Il arrive que les secrets ni se secrètent ni n’induisent que des supputations. Ils se peut qu’ils suppurent, c’est pourquoi les cacher sous des grumeaux de peinture ne suffit pas. De la peau suinte un sale air de la peur.
Angèle Casanova ne fait à ce titre pas forcément dans l’angélique. Et les secrets moutonnent plus coté cauchemar que rêve. Le premier soulève l’auteure. Il est vrai aussi légère sinon qu’une plume — avec ces 41 grammes d’âme — du moins qu’un colibri. Toutefois, ses secrets la plombent et écrire devient pour elle un moyen d’exprimer, en des suites de tableaux parisiens, ce qui ravit Cauda mais pour une fois de manière noire.
Le Killer aime les histoires de poupées brisées. Qu’elles soient vraies ou fausses, de porcelaine ou port de laine, gigognes ou girondes ne lui importe pas. Mais, toutefois ici, ses dessins se font bien plus sombres et moins lestes que parfois : la voie n’est pas rose à qui traîne sur des secrétaires ou des tapis que la vie perce.

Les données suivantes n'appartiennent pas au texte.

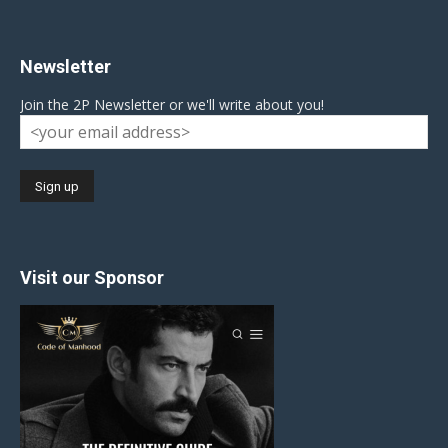
Newsletter
Join the 2P Newsletter or we'll write about you!
Visit our Sponsor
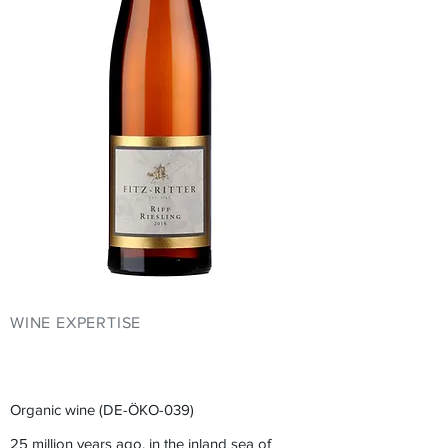
WINE EXPERTISE
YOUR EVENT AT
FITZ-RITTER
Organic wine (DE-ÖKO-039)
25 million years ago, in the inland sea of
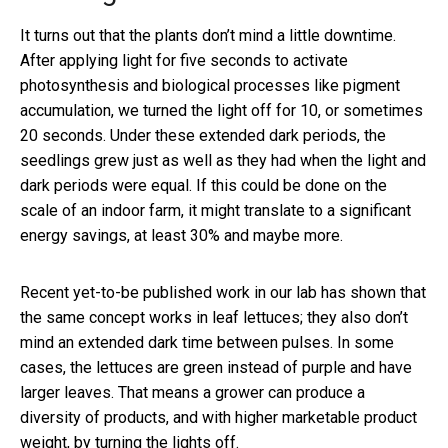
It turns out that the plants don’t mind a little downtime.
After applying light for five seconds to activate
photosynthesis and biological processes like pigment
accumulation, we turned the light off for 10, or sometimes
20 seconds. Under these extended dark periods, the
seedlings grew just as well as they had when the light and
dark periods were equal. If this could be done on the
scale of an indoor farm, it might translate to a significant
energy savings, at least 30% and maybe more.
Recent yet-to-be published work in our lab has shown that
the same concept works in leaf lettuces; they also don’t
mind an extended dark time between pulses. In some
cases, the lettuces are green instead of purple and have
larger leaves. That means a grower can produce a
diversity of products, and with higher marketable product
weight, by turning the lights off.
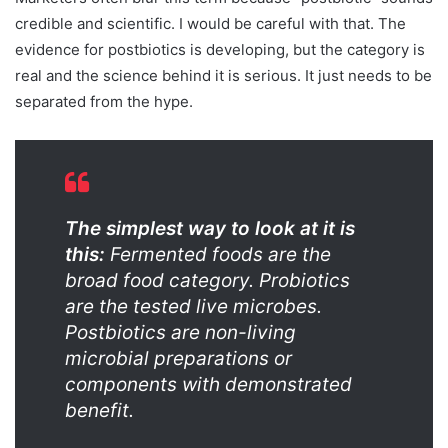
credible and scientific. I would be careful with that. The
evidence for postbiotics is developing, but the category is
real and the science behind it is serious. It just needs to be
separated from the hype.
The simplest way to look at it is
this:
Fermented foods are the
broad food category. Probiotics
are the tested live microbes.
Postbiotics are non-living
microbial preparations or
components with demonstrated
benefit.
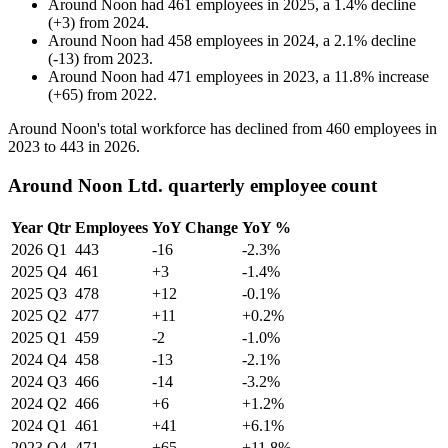
Around Noon
had
461
employees in
2025
, a
1.4
%
decline
(
+
3
)
from
2024
.
Around Noon
had
458
employees in
2024
, a
2.1
%
decline
(
-
13
)
from
2023
.
Around Noon
had
471
employees in
2023
, a
11.8
%
increase
(
+
65
)
from
2022
.
Around Noon's total workforce has declined from
460
employees in
2023
to
443
in
2026
.
Around Noon Ltd. quarterly employee count
Year
Qtr
Employees
YoY Change
YoY %
2026
Q1
443
-16
-2.3%
2025
Q4
461
+3
-1.4%
2025
Q3
478
+12
-0.1%
2025
Q2
477
+11
+0.2%
2025
Q1
459
-2
-1.0%
2024
Q4
458
-13
-2.1%
2024
Q3
466
-14
-3.2%
2024
Q2
466
+6
+1.2%
2024
Q1
461
+41
+6.1%
2023
Q4
471
+65
+11.8%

En quelques thématiques clés (peinture, secret, poupée, porte, dentifrice, …) surgissent, sans appuyer, des presque rien qui font un tout. Mais Angèle Casanova n’est pas de celles qui se lamentent et ses histoires de fantômes — plutôt que de faire le tri sélectif des choses qui pourraient la blesser — rêvent de créer des bêtes à deux dos que Cauda se serait fait un malin plaisir de dessiner.
Mai,s sans qu’une porte — comme une bouche - soit forcément ouverte ou fermée, “ça suit son cours” comme disait un héros de Beckett là où — dans un univers à la Lang (Fritz pas Jack), et comme Cauda le rappelle, tout s’arrime entre une angoisse et un sentiment d’existence sur lequel il n’est pas facile de mettre un nom mais qui constitue le charme profond du livre.
L’héroïne peut y crier pour nous, les mutiques, afin que nous puissions gueuler avec les autres. Sans doute parce qu’elle est plus vivante que nous. Elle creuse, creuse comme jadis Forrest Gump courait. Et de la terre matrice et caverne jailliront peut être un peu moins les monstres et leur rouge sang.
Pour autant, le chemin reste long. C’est beau et envoûtant.
jean-paul gavard-perret
Angèle Casanova & Jacques Cauda, Terre creuse, Z4 éditions, 2020, 110 p. — 14,00 €.